Once again I was thinking of excuses not to go, once again after going I can't imagine doing anything else. Not only were we helping, but we had fun doing it. Food flying through the air, shouts of "Two Beans!" or "Three Soups" as various bag-stuffers called ou what they needed to their shelf-pullers. The two kids that came along doing their best to help as well (even Noah, just 4 years old, passed along cans and took out garbage).

What did we accomplish? We invested time and energy to help Mrs. Mount with her outreach. We helped, in doing so, to feed the hungry. We got to know others in the church a little better. We showed the young'ns what it means to serve, and did so gladly.

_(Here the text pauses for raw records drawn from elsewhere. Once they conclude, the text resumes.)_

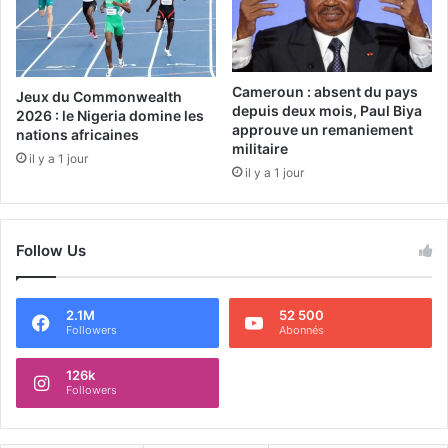
Cameroun : absent du pays
Jeux du Commonwealth
depuis deux mois, Paul Biya
2026 : le Nigeria domine les
approuve un remaniement
nations africaines
militaire
il y a 1 jour
il y a 1 jour
Follow Us
2.1M
52 500
Followers
Abonnés
126k
Followers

And can I say that for a church which has been averaging around 30 people the past couple weeks, a turnout of 11 people for a service project is pretty good. We want everyone to be serving - not only at our "sponsored" service projects, but on their own, in the ways that they are gifted. That a third of the church could be in one place at one time helping was a blessing.

Friday, December 08, 2006

All I Want for Christmas

Alternate Title: They Remember!

My friends have a habit of exchanging gifts at Christmas, something I have traditionally done only with my family. I was discussing it with my roommate, and he has passed the word on to all of them that what I want more than anything is for them to use money in a charitable donation, instead of getting me more stuff.

I haven't even mentioned it since last year, but I heard rumors of a coordinated push to combine their resources in one donation (trying to do more in one donation than each doing it individually). My a-religious friends get a practical demonstration of love, as they give to a charity other than the Expand-Dave's-DVD-Collection Foundation. That's just super.

While I don't like the "Instead of giving you a gift, I'll make a charitable donation in your name" idea, because I still get stuff AND get to take the "high road" while you get nothing; instead I proactively say "Don't give to me. I don't want stuff. Instead of spending on a gift for me, feed a hungry child, buy an animal for a poor family, give to charity. This means I don't get stuff, while I do still give stuff. I admit, there is a part of me that wants to accumulate more things - the part that loves likes toys, gadgets, and the like. But it is not the part of me I want to feed and make stronger.

Need ideas? I've got a list at the left. Need more ideas? Our church plant could use money. Need even more ideas? Use the Charity Navigator.

Thursday, December 07, 2006


Today is the 65th anniversary of the bombing of Pearl Harbor. A reminder of the hostility and unquenchable thirst for power all over the world. And perhaps a good moment to take a step back and pray for our enemies, to consider how to love those that hate us.

There has been some news of late about the Rios family - a grandmother, mother, and step-fater who were recently sentenced for locking two children, 11 and 16, in a bathroom for most of 5 years, not allowing them outside, forcing them to sleep naked, beating them, taunting them with food, and starving them to the point where the girl would eat her brother's toenail clippings and wood shavings from around the bathtub to sate her hunger.

There is great evil in the world, and my inclination is hatred toward those responsible. But might there be a way to show them love instead? They have done great wrong, but we stood as guilty before God and were forgiven and loved instead - how can we do less?

Saturday, December 02, 2006

It may come as no surprise

I value the simple things. Sitting around a fire with the guys around Pyramid Lake one night, Daran took this picture. Ostensibly, we were up there to get a good view of Mars making its closest approach to Earth in several thousand years. Realistically, we were just hanging out, without distractions, without agendas, swapping stories and seriously overloading a poor hibachi grill with sagebrush and scavenged wood.

Carefree, able to load up a couple cars and just go. We grabbed meat to grill on the way, and arrived well after dark. We stayed until the wee hours of the morning. And it was one of our best Friday Nights ever.